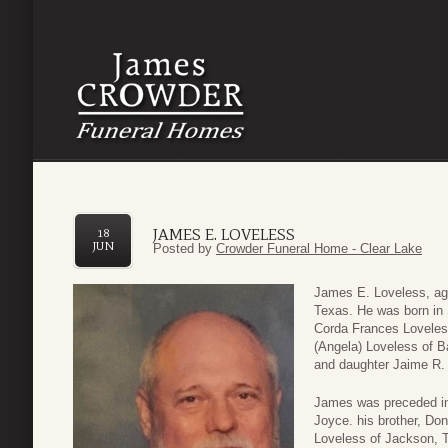
JAMES E. LOVELESS
18
JUN
Posted by
Crowder Funeral Home - Clear Lake
James E. Loveless, ag
Texas. He was born in 
Corda Frances Loveles
(Angela) Loveless of B
and daughter Jaime R.
James was preceded in 
Joyce. his brother, Don
Loveless of Jackson, 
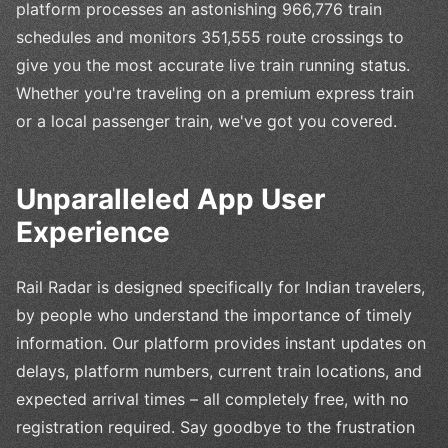
platform processes an astonishing 966,776 train
schedules and monitors 351,555 route crossings to
give you the most accurate live train running status.
Whether you're traveling on a premium express train
or a local passenger train, we've got you covered.
Unparalleled App User
Experience
Rail Radar is designed specifically for Indian travelers,
by people who understand the importance of timely
information. Our platform provides instant updates on
delays, platform numbers, current train locations, and
expected arrival times – all completely free, with no
registration required. Say goodbye to the frustration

* _Brief_: Would you set down the listing exactly, omitting pictures?

* _Solution_:
JAMES E. LOVELESS
18
JUN
Posted by
Crowder Funeral Home - Clear Lake
James E. Loveless, ag
Texas. He was born in 
Corda Frances Loveles
(Angela) Loveless of B
and daughter Jaime R.
James was preceded in 
Joyce. his brother, Don
Loveless of Jackson, 
platform processes an astonishing 966,776 train
schedules and monitors 351,555 route crossings to
give you the most accurate live train running status.
Whether you're traveling on a premium express train
or a local passenger train, we've got you covered.
Unparalleled App User
Experience
Rail Radar is designed specifically for Indian travelers,
by people who understand the importance of timely
information. Our platform provides instant updates on
delays, platform numbers, current train locations, and
expected arrival times – all completely free, with no
registration required. Say goodbye to the frustration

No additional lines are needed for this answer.